Pour Hugo Lasat, le CEO de Degroof Petercam Asset Management (DPAM), les fusions et acquisitions dans le secteur vont fort augmenter.
Il prédit que la gestion indicielle pure et simple finira par disparaître dans une partie importante du segment institutionnel. La gestion active qui crée réellement de la valeur ajoutée et la gestion d’actifs as a service sont par contre des business models en plein essor. Les fusions et acquisitions dans le secteur vont inévitablement augmenter, notamment parce que les acteurs sont trop nombreux. Et il est dommage que Bruxelles et la Belgique ne jouent pas mieux leurs atouts en tant que centre financier.
Voici quelques extraits d’un podcast avec Hugo Lasat (photo).
Hugo Lasat commence : « D’une manière générale, les actifs sous gestion dans le secteur de la gestion d’actifs devraient augmenter d’environ 5 % en 2020, toutes classes d’actifs confondues. Sur cette augmentation de 5 %, qui représente un montant très important car nous parlons de milliers de fonds, les fonds ouverts, sans compter les mandats, sont passés de 52 000 à environ 55 200 milliards d’euros. Sur ce total, environ quatre cinquièmes s’expliquent par l’effet de marché, et un cinquième est de l’argent frais. Il s’agit des chiffres de l’EFAMA.
De plus, nous pouvons également constater que durant la période de turbulences que nous avons connue en 2020 et qui se poursuit encore actuellement, les gestionnaires d’actifs ont encore mieux su accompagner leurs clients. Le secteur a fait d’énormes progrès en termes de communication, d’information et de diffusion. »
Lasat : « En 2020, nous avons constaté que les différents business models ont subi un stress test. Il existe de nombreux modèles différents, tout comme il existe différents chemins menant à Rome. Vous avez d’abord les gestionnaires passifs, puis les gestionnaires spécialisés et/ou actifs, puis ceux qui se concentrent sur des solutions haut de gamme et enfin, les ‘smart packagers’.
En ce qui concerne la clientèle, vous avez les particuliers et les institutionnels. Ces derniers peuvent être subdivisés en wholesale /distribution d’une part, et en clients finaux d’autre part. Aujourd’hui, certains modèles se retrouvent sous pression, comme les one-trick pony’s qui n’ont qu’une seule expertise. Les facteurs exogènes exercent une pression sur leur business model, sauf s’ils se trouvent par hasard dans le bon segment.

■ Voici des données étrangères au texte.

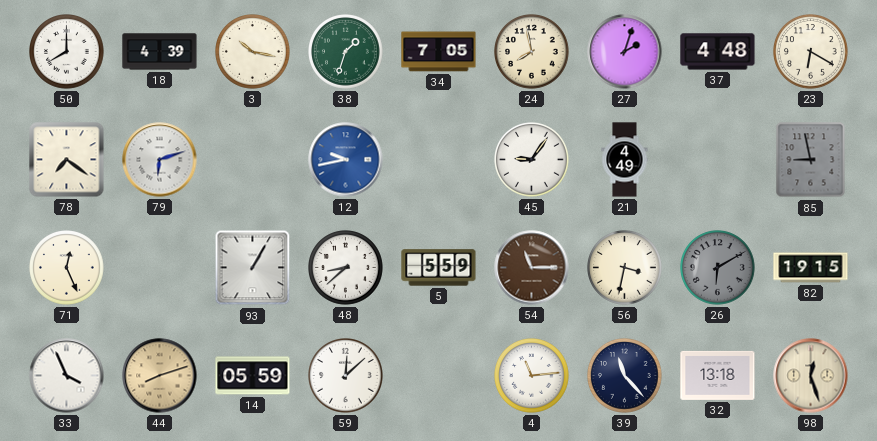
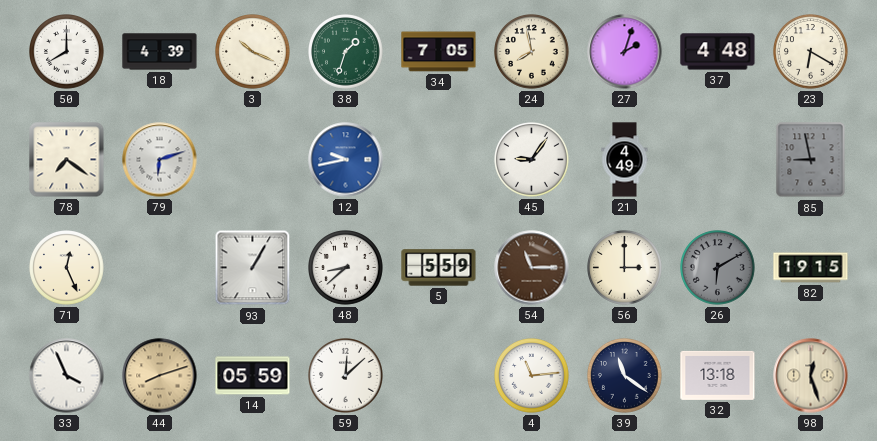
3: 10:17 -> 10:19
56: 3:32 -> 3:00
39: 11:23 -> 11:21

Deuxièmement, je m’attends à ce que la gestion indicielle pure et simple prenne fin. Il ne s’agit pas du débat entre actif et passif, qui faisait déjà rage il y a 30 ans et même avant. Mais quand on voit ce que le segment institutionnel de l’industrie de la gestion d’actifs exige, comme l’analyse factorielle, les rapports ESG, le ‘solvency reporting’, la divulgation spécifique, etc., on peut être pratiquement certain que cette gestion purement indicielle, sans services d’accompagnement, se retrouvera sous pression.
De même, la partie des gestionnaires d’actifs qui proposent en soi une gestion active, mais offrent de faibles écarts par rapport à l’indice de référence, une ‘active share’ ou ‘tracking error’ limitée, le tout avec des coûts relativement élevés, sera également mise sous pression.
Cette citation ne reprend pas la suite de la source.